** MATERIAL FOR THIS EXERCISE follows **

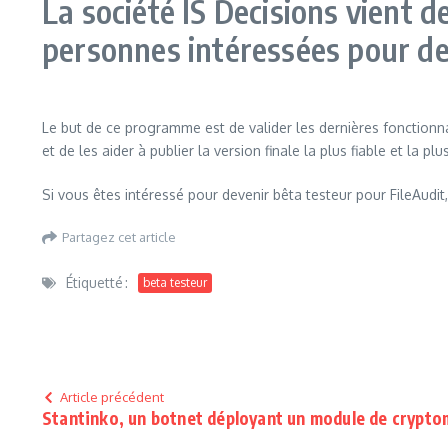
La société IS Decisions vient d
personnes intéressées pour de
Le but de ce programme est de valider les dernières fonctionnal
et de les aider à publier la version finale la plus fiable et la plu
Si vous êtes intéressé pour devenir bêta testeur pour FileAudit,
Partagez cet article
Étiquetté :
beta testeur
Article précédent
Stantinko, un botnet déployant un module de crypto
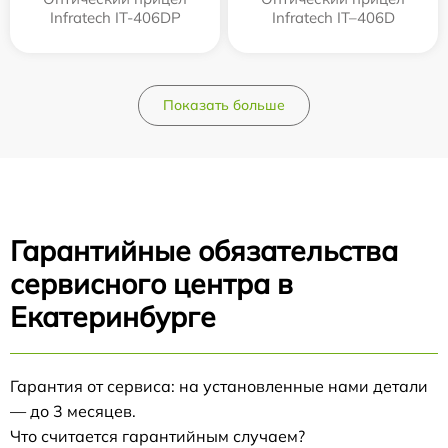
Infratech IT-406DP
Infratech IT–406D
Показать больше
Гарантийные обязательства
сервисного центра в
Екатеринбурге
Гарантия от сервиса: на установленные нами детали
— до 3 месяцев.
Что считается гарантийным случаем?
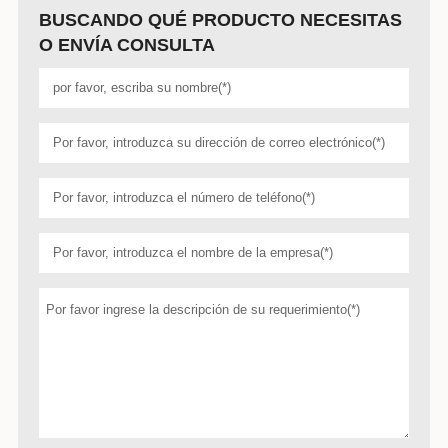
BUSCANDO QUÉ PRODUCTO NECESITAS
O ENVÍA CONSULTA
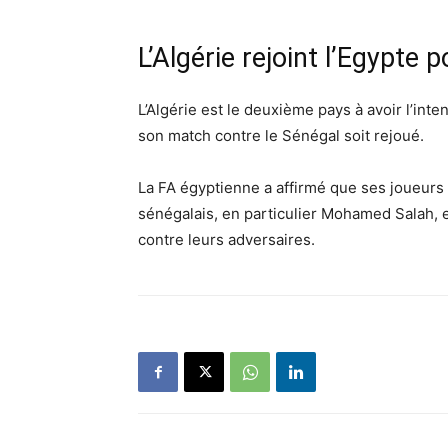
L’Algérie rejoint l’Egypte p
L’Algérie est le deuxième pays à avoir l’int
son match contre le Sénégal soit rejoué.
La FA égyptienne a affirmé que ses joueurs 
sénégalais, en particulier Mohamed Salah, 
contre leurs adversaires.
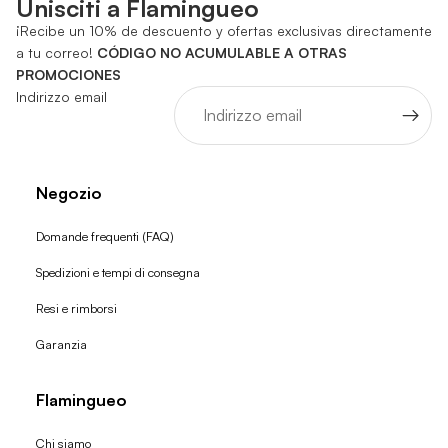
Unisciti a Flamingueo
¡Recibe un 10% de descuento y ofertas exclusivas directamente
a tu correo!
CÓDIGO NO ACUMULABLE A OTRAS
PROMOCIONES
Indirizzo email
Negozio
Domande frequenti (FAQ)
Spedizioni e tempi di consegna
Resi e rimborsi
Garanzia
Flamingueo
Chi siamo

** End of MATERIAL FOR THIS EXERCISE **

Copy out, without any pictures, the lines of the records above from the one containing "L’Algérie est le deuxième pays à avoir l’int" through the final line, both ends included.

## REPLY TO THE TASK:
L’Algérie est le deuxième pays à avoir l’int
son match contre le Sénégal soit rejoué.
La FA égyptienne a affirmé que ses joueurs 
sénégalais, en particulier Mohamed Salah, 
contre leurs adversaires.
Unisciti a Flamingueo
¡Recibe un 10% de descuento y ofertas exclusivas directamente
a tu correo!
CÓDIGO NO ACUMULABLE A OTRAS
PROMOCIONES
Indirizzo email
Negozio
Domande frequenti (FAQ)
Spedizioni e tempi di consegna
Resi e rimborsi
Garanzia
Flamingueo
Chi siamo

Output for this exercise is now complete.